I would like to add more estimators in the pipeline, so our customers can try
them out based on their requirements. Unfortunately, I am unable to do that
with XGBRegressor
because of the memory constraints. Here is a bit of context:
I was trying to do some experiments with the native XGBRegressor
in order to
understand how much resources are required based on the size of data, number of
estimators, max_depth, etc. before starting the actual training process.

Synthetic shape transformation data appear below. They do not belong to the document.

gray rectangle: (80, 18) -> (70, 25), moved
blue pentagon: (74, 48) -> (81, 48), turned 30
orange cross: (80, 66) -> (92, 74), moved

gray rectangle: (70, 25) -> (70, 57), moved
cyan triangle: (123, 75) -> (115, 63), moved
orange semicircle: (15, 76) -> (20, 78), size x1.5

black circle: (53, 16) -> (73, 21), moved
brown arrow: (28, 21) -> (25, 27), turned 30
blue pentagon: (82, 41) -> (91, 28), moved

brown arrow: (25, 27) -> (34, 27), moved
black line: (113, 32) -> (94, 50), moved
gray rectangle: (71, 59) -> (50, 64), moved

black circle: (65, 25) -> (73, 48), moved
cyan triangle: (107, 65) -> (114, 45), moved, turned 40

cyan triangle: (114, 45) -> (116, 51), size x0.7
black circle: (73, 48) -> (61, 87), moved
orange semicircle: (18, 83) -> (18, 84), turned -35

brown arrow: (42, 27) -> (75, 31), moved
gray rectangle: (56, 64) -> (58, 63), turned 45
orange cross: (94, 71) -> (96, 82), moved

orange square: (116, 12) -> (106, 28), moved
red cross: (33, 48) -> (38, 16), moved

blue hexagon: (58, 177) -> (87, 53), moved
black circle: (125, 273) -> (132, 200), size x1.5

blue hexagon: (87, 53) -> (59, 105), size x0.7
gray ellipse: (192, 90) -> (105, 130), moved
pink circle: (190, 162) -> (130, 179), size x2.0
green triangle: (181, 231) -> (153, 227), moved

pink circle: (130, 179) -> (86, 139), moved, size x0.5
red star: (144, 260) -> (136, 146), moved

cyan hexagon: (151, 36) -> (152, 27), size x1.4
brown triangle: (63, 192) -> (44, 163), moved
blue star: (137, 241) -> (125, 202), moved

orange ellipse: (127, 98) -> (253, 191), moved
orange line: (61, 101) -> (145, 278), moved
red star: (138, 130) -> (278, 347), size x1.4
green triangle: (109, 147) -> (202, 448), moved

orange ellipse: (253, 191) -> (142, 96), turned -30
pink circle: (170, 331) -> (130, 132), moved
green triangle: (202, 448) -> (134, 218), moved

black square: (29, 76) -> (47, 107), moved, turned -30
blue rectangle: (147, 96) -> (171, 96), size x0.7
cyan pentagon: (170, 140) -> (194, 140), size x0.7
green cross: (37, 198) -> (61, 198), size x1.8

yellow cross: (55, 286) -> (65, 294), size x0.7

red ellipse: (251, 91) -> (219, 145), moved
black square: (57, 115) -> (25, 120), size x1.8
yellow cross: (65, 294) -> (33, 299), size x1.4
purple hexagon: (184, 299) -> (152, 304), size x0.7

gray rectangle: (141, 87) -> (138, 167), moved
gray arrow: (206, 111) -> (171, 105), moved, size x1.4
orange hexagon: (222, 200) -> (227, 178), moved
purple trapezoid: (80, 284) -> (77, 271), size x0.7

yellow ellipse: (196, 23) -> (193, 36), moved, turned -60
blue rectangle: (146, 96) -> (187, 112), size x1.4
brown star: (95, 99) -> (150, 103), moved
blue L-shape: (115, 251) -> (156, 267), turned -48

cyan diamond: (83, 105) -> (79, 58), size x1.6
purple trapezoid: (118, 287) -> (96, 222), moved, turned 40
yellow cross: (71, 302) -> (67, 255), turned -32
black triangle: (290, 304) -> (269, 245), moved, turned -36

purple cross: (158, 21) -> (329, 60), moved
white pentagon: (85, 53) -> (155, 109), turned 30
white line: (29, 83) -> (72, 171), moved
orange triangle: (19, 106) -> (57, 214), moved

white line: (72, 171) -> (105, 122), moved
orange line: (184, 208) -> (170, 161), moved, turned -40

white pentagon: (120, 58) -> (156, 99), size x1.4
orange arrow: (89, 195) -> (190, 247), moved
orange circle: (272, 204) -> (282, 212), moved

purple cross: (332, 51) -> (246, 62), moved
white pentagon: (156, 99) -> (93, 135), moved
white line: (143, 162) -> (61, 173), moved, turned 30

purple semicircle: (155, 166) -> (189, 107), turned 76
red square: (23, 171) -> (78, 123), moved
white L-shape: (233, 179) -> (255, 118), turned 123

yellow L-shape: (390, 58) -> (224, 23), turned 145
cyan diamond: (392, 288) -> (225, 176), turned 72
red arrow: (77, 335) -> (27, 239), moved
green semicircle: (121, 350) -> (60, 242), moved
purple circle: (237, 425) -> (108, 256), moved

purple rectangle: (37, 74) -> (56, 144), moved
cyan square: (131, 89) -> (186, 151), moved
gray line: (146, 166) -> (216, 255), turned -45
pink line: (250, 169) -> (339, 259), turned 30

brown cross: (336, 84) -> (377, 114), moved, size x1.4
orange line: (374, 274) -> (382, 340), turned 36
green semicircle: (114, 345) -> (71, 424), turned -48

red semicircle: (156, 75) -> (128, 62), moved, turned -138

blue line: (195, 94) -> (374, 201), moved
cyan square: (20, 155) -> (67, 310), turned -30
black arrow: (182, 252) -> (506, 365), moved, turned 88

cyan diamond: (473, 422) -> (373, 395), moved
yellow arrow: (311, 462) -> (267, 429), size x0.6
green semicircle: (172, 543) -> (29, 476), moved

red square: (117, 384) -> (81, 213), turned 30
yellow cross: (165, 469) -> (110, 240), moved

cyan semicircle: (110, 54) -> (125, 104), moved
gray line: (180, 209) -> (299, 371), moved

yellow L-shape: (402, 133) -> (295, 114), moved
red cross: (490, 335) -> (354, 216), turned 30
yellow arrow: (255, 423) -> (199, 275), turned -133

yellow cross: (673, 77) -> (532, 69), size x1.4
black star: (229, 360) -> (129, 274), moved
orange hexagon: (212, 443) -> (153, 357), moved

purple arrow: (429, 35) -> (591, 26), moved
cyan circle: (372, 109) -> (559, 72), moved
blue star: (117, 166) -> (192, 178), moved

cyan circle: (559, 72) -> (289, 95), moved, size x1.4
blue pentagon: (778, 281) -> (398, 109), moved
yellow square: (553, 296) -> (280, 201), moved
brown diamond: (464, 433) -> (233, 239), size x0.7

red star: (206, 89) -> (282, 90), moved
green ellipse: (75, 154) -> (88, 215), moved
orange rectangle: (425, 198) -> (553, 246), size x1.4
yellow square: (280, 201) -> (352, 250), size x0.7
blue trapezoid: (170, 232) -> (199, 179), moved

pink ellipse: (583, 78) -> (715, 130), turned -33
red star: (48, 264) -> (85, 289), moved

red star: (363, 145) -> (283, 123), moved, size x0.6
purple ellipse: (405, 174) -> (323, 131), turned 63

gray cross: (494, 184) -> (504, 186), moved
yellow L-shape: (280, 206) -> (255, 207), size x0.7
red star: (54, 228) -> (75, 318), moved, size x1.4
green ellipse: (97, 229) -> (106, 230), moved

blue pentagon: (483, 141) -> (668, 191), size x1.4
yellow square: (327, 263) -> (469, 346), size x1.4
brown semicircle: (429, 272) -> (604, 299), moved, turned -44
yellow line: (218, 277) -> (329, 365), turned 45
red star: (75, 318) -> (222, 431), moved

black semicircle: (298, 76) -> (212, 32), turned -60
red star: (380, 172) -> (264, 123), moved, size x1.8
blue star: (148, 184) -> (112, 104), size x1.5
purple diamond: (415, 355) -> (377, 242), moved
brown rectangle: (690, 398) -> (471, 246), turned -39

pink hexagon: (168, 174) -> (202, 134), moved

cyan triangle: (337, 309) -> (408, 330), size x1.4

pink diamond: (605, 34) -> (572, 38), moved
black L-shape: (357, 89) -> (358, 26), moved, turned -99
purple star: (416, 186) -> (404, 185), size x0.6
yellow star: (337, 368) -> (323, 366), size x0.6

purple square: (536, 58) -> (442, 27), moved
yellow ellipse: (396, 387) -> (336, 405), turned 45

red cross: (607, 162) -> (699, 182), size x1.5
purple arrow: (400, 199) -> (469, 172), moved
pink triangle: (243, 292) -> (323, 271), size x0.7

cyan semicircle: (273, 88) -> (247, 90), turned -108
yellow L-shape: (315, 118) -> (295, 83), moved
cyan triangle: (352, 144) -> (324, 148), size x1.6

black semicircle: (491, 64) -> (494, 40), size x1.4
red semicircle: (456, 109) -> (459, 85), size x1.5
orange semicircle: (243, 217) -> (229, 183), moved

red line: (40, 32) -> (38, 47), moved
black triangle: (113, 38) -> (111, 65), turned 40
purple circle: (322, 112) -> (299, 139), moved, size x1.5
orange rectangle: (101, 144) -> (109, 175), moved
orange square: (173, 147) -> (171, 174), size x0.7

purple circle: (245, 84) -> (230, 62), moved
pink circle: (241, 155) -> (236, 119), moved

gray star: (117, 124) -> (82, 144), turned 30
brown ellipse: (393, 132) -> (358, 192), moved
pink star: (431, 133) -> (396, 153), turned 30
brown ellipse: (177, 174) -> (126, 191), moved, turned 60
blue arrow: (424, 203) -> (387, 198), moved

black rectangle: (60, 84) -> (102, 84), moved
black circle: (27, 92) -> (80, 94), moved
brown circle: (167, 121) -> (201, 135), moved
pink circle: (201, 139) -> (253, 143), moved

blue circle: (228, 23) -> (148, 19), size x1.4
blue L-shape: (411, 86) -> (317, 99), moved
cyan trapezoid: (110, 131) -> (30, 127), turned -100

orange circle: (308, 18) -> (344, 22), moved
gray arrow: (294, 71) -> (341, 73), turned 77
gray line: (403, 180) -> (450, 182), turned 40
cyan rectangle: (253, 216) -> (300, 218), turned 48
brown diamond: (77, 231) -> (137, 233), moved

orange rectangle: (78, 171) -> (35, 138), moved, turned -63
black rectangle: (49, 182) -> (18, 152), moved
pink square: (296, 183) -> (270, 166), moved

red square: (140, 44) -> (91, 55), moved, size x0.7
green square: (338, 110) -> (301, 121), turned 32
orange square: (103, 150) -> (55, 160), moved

Unfortunately, increading number of max_depth increases memory consumptions a
lot. For example, I set max_depth=40 and n_estimators=3000, it consumed ~110 GB
of memory, even though the actual shape of data was (6666, 8750), and the size
is 445 Mib. Moreover, if I use native cross_validation method with 5 folds, it
consumes even more than 500GB memory. I am suprised, why xgboost consumes such a
huge memory.
I was a bit skeptical, and I did a small experiment to know whether there is an
issue with sklearn wrapper or not. I tried to train the model with
XGBRFRegressor
and RandomForestRegressor
with the same parameters and, it
tunred out that RandomForestRegressor
consumed only ~0.8 GB of memory, and all
the 50 threads were used. I am not sure why XGBRFRegressor
is not using all
the threads and consuming a lot of memory.
I would like to know if the native train
function of XGBRegressor
creates
copies of the data or not. Or, am I missing something?
Below is the code snippet for reproducing the issue:
import numpy as np
from xgboost import XGBRFRegressor
from sklearn.ensemble import RandomForestRegressor
np.random.seed(42)
X = np.random.rand(6666, 8750)
y = np.random.rand(6666)
# Training the below model took ~14.97 Minutes. Also, only ~12 to 13 threads
# were used. The additional amount of memory consumed by this model was ~11 GB.
xgb_model = XGBRFRegressor(
n_estimators=500,
max_depth=10,
tree_method="hist",
n_jobs=50,
random_state=42,
)
xgb_model.fit(X, y)
# Training the below model took 8.30 Minutes. Also, all the 50 threads were
# used. The additional amount of memory consumed by this model was ~0.8 GB.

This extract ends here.